Even if the songs sucked, Cash has a great voice and can carry a tune. You don’t have to listen to understand the words or to know exactly what she is saying and that’s because she gets her job done. Her pitch doesn’t change often like an Emmylou Harris but that doesn’t matter because she has the same sort of glowing quality to the sounds emitting from her mouth. The World Unseen is an example of Cash’s superb voice.

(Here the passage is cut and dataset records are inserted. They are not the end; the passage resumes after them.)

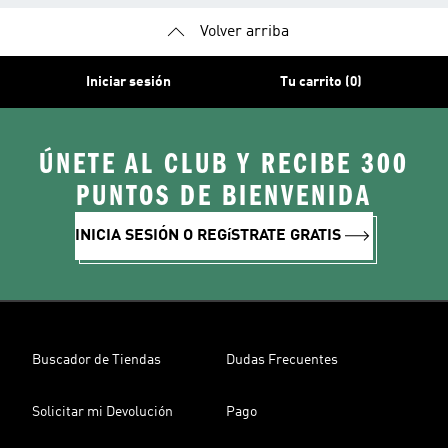
Volver arriba
Iniciar sesión
Tu carrito (0)
ÚNETE AL CLUB Y RECIBE 300
PUNTOS DE BIENVENIDA
INICIA SESIÓN O REGíSTRATE GRATIS
Buscador de Tiendas
Dudas Frecuentes
Solicitar mi Devolución
Pago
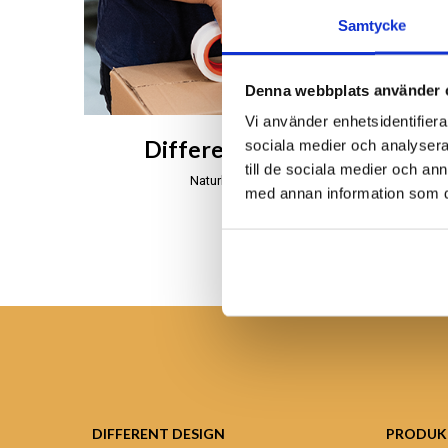
Samtycke
Denna webbplats använder 
Vi använder enhetsidentifierar
Different Design på Bali
sociala medier och analysera 
till de sociala medier och a
Naturligt, äkta och handgjort
med annan information som du 
DIFFERENT DESIGN
PRODUK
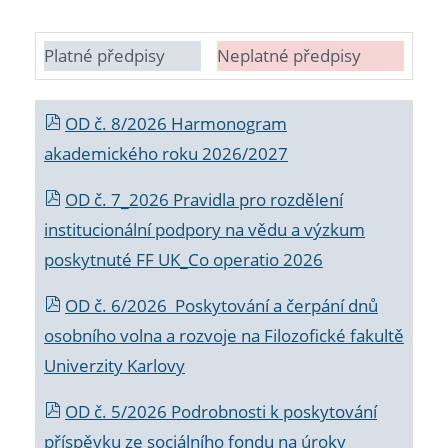
Platné předpisy
Neplatné předpisy
OD č. 8/2026 Harmonogram
akademického roku 2026/2027
OD č. 7_2026 Pravidla pro rozdělení
institucionální podpory na vědu a výzkum
poskytnuté FF UK_Co operatio 2026
OD č. 6/2026 Poskytování a čerpání dnů
osobního volna a rozvoje na Filozofické fakultě
Univerzity Karlovy
OD č. 5/2026 Podrobnosti k poskytování
příspěvku ze sociálního fondu na úroky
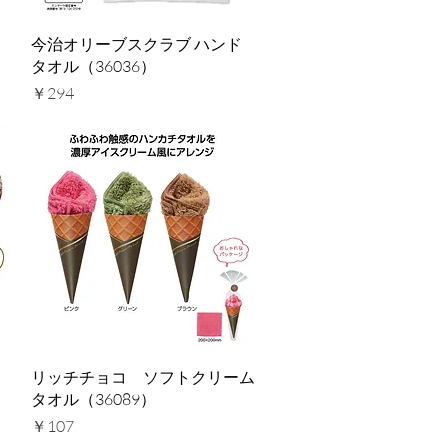
クイックビュー
今治オリーブスクラブ ハンド
タオル（36036）
価格
￥294
クイックビュー
リッチチョコ ソフトクリーム
タオル（36089）
価格
￥107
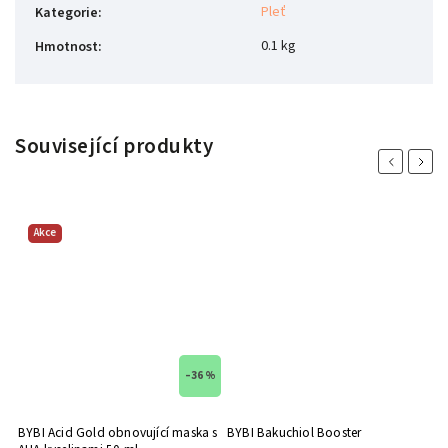
Pleť
Kategorie
:
0.1 kg
Hmotnost
:
Související produkty
Previous
Next
Akce
 %
–36 %
l
BYBI Acid Gold obnovující maska s
BYBI Bakuchiol Booster
B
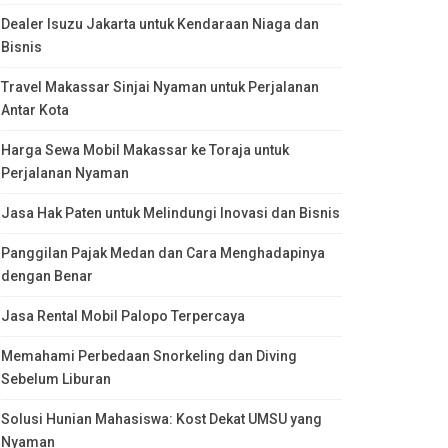
Dealer Isuzu Jakarta untuk Kendaraan Niaga dan
Bisnis
Travel Makassar Sinjai Nyaman untuk Perjalanan
Antar Kota
Harga Sewa Mobil Makassar ke Toraja untuk
Perjalanan Nyaman
Jasa Hak Paten untuk Melindungi Inovasi dan Bisnis
Panggilan Pajak Medan dan Cara Menghadapinya
dengan Benar
Jasa Rental Mobil Palopo Terpercaya
Memahami Perbedaan Snorkeling dan Diving
Sebelum Liburan
Solusi Hunian Mahasiswa: Kost Dekat UMSU yang
Nyaman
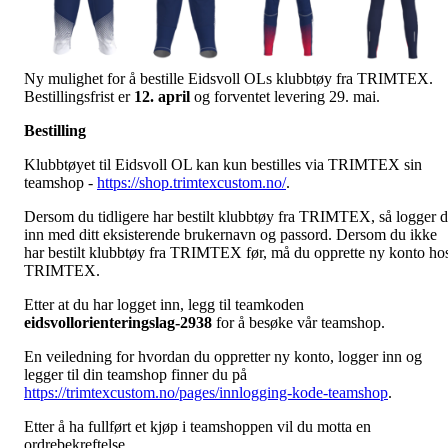
Ny mulighet for å bestille Eidsvoll OLs klubbtøy fra TRIMTEX.
Bestillingsfrist er
12. april
og forventet levering 29. mai.
Bestilling
Klubbtøyet til Eidsvoll OL kan kun bestilles via TRIMTEX sin
teamshop -
https://shop.trimtexcustom.no/
.
Dersom du tidligere har bestilt klubbtøy fra TRIMTEX, så logger 
inn med ditt eksisterende brukernavn og passord. Dersom du ikke
har bestilt klubbtøy fra TRIMTEX før, må du opprette ny konto ho
TRIMTEX.
Etter at du har logget inn, legg til teamkoden
eidsvollorienteringslag-2938
for å besøke vår teamshop.
En veiledning for hvordan du oppretter ny konto, logger inn og
legger til din teamshop finner du på
https://trimtexcustom.no/pages/innlogging-kode-teamshop
.
Etter å ha fullført et kjøp i teamshoppen vil du motta en
ordrebekreftelse.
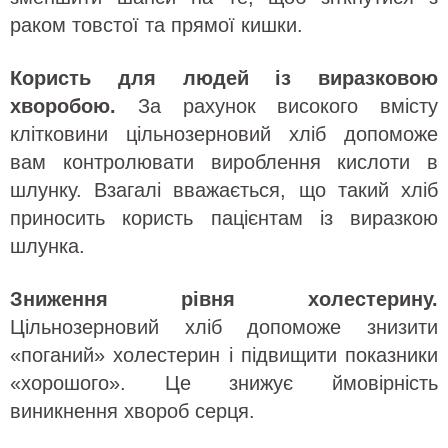
раком товстої та прямої кишки.
Користь для людей із виразковою
хворобою.
За рахунок високого вмісту
клітковини цільнозерновий хліб допоможе
вам контролювати вироблення кислоти в
шлунку. Взагалі вважається, що такий хліб
приносить користь пацієнтам із виразкою
шлунка.
Зниження рівня холестерину.
Цільнозерновий хліб допоможе знизити
«поганий» холестерин і підвищити показники
«хорошого». Це знижує ймовірність
виникнення хвороб серця.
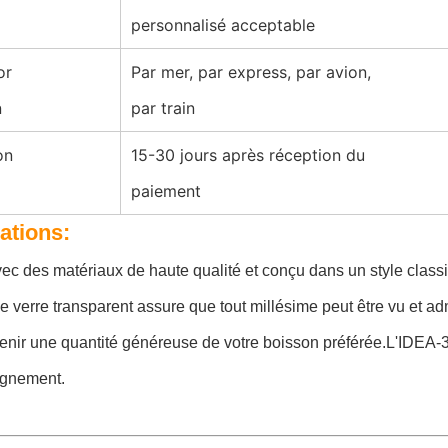
personnalisé acceptable
or
Par mer, par express, par avion,
n
par train
on
15-30 jours après réception du
paiement
ations:
c des matériaux de haute qualité et conçu dans un style classiqu
e verre transparent assure que tout millésime peut être vu et a
enir une quantité généreuse de votre boisson préférée.L'IDEA-3
gnement.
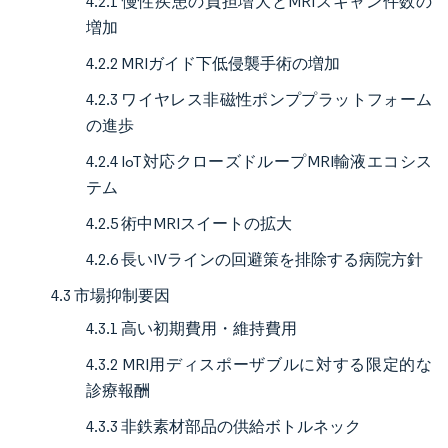
4.2.1 慢性疾患の負担増大とMRIスキャン件数の
増加
4.2.2 MRIガイド下低侵襲手術の増加
4.2.3 ワイヤレス非磁性ポンププラットフォーム
の進歩
4.2.4 IoT対応クローズドループMRI輸液エコシス
テム
4.2.5 術中MRIスイートの拡大
4.2.6 長いIVラインの回避策を排除する病院方針
4.3 市場抑制要因
4.3.1 高い初期費用・維持費用
4.3.2 MRI用ディスポーザブルに対する限定的な
診療報酬
4.3.3 非鉄素材部品の供給ボトルネック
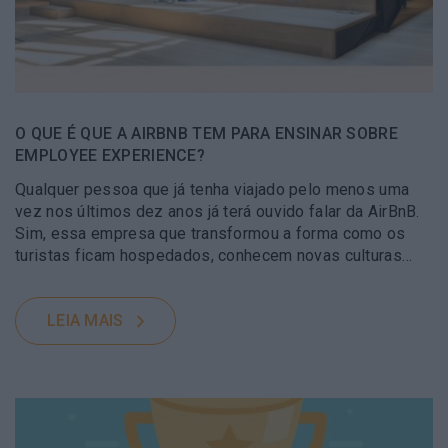
O QUE É QUE A AIRBNB TEM PARA ENSINAR SOBRE
EMPLOYEE EXPERIENCE?
Qualquer pessoa que já tenha viajado pelo menos uma
vez nos últimos dez anos já terá ouvido falar da AirBnB.
Sim, essa empresa que transformou a forma como os
turistas ficam hospedados, conhecem novas culturas…
LEIA MAIS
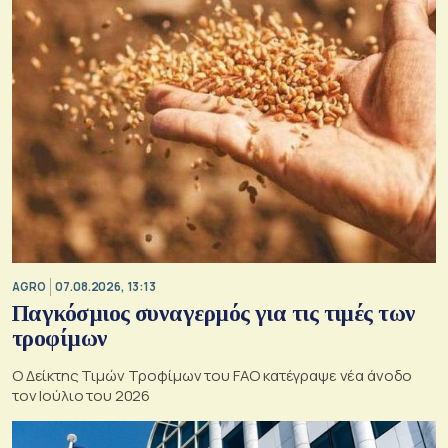
AGRO
07.08.2026, 13:13
Παγκόσμιος συναγερμός για τις τιμές των
τροφίμων
Ο Δείκτης Τιμών Τροφίμων του FAO κατέγραψε νέα άνοδο
τον Ιούλιο του 2026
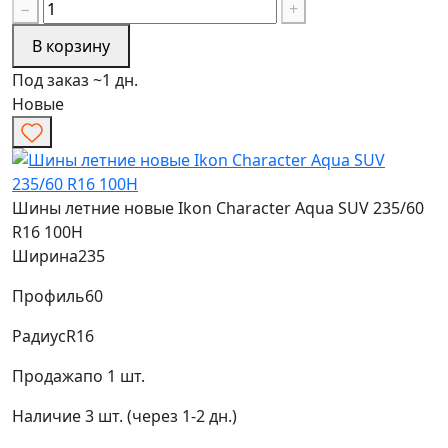
−
+
В корзину
Под заказ ~1 дн.
Новые
Шины летние новые Ikon Character Aqua SUV 235/60
R16 100H
Ширина
235
Профиль
60
Радиус
R16
Продажа
по 1 шт.
Наличие
3 шт. (через 1-2 дн.)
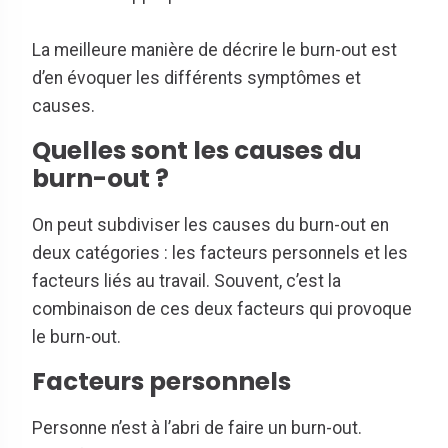
La meilleure manière de décrire le burn-out est
d’en évoquer les différents symptômes et
causes.
Quelles sont les causes du
burn-out ?
On peut subdiviser les causes du burn-out en
deux catégories : les facteurs personnels et les
facteurs liés au travail. Souvent, c’est la
combinaison de ces deux facteurs qui provoque
le burn-out.
Facteurs personnels
Personne n’est à l’abri de faire un burn-out.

Her vocals continue on until you realize the intensity of the instrumentation and her voice have risen and come together, taking over even the most casual, unsuspecting listener, and bringing them to a place they did not know they were heading.
On I Was Watching You, Cash takes a somber look into her past, quickly moving forward to the present with her displaying an aching tone that finds her singing of and to her departed father. Lead by a simple pleading piano melody Cash declares more to herself than any listener, “I didn’t know it but you were always there, ‘till September when you slipped away in the middle of my life on the longest day, now I hear you say ‘I’ll be watching you from above.’”
One gets the feeling he has been invited to view the photo album of another's family or to read someone else's diary and discovers it is all too interesting yet he shouldn't have the access. What is in his hands is the pain of another, but then realizes Rosanne Cash’s world is no different than his own. She makes heartbreak, despair and unflinching optimism in the face of her significant loss our own. That is the magic of the songwriter to take the unfamiliar and distant and twist it into a feeling and mood we all can relate to.
Now that the singer is gone, Rosanne Cash is still singing his song, and doing a fine job.